OFF THE HOOK
What was going on in my head is what happens to most people when we get a result we don’t like – we blame. It’s THEIR fault, not ours. It never has to do with us. And we think like that because it gets us off the hook for our own bad behavior. Then we walk around mad, blaming whatever we don’t like on someone or something else.
But here’s the catch: your results are caused by what you think. Not just influenced, CAUSED. And if you’re walking around pissed off and thinking people are jerks, what kind of result do you think that’s going to produce? Back at the pharmacy, the result I was looking for was better service. It is very unlikely that I would have gotten that result by acting out and being a jerk to New Girl.
Now, I’m not suggesting that people shouldn’t be held to account. That’s super important. Could she have done a better job? Sure. But the point is that I could’ve done a better job, too. WAY better. The truth is, I lost my patience in the long line and allowed myself to become annoyed. Then I lashed out at New Girl and blamed her for my own bad behavior.
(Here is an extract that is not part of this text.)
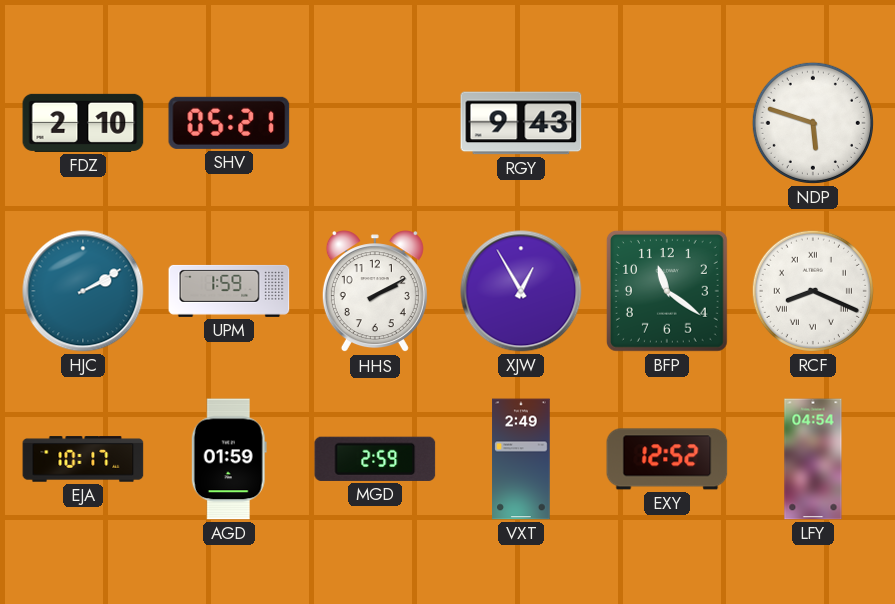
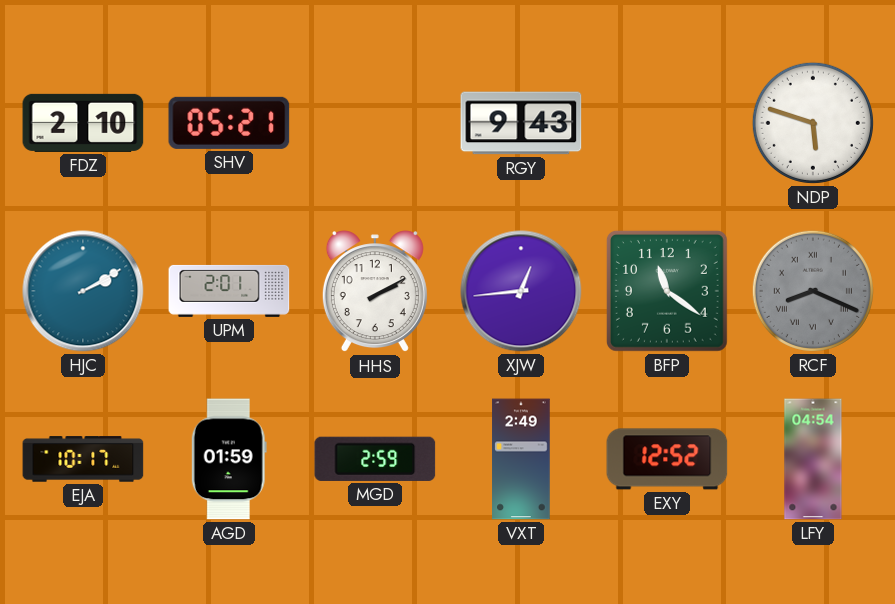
UPM: 1:59 -> 2:01
XJW: 12:55 -> 12:44
RCF dial: white -> grey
But my behavior is my own to deal with. I’m the only person who can be held accountable for how I want to show up in the world. Do I want to be that impatient, snarky customer who ruins a new employee’s day? Certainly not. So I decided to do something about it.
TURNING IT AROUND
I made a u-turn, and headed back to the drug store. I walked up to the counter and came face-to-face with New Girl, who looked at me like a deer in headlights. Oy. That’s exactly what I came back to fix. I said, “Oh my god, I am so sorry! And I came back to apologize to you, you did not deserve my wrath, please forgive me.” And she gave me a big smile, and said it was alright, and also apologized for the long wait. I instantly felt better, and I could see she did too. Poof: I had transformed myself from Crazed Customer back to being The Best Beth. It was that easy.
Next time you find yourself in a situation like mine, where you are convinced that someone is being a total jerk, I urge you to take a step back and consider a different perspective.
Ask yourself what, if anything, you might have done to create this situation. What could you have done differently so that the other person would have to respond accordingly?
There is an alchemy that occurs in all relationships – any single element you add will inevitably cause a reaction and alter the outcome. Set a standard for who and how you want to be in your interactions, regardless of what’s going on around you.
Suffice it to say, the old me would NEVER have driven back to that pharmacy to apologize for losing my cool. I’m not just proud of the way I owned up to my behavior with New Girl, I’m proud of how far I have come in my own quest to be nicer and more patient. I’m not perfect, but today I’m a way better Beth than I’ve ever been, and that feels awesome.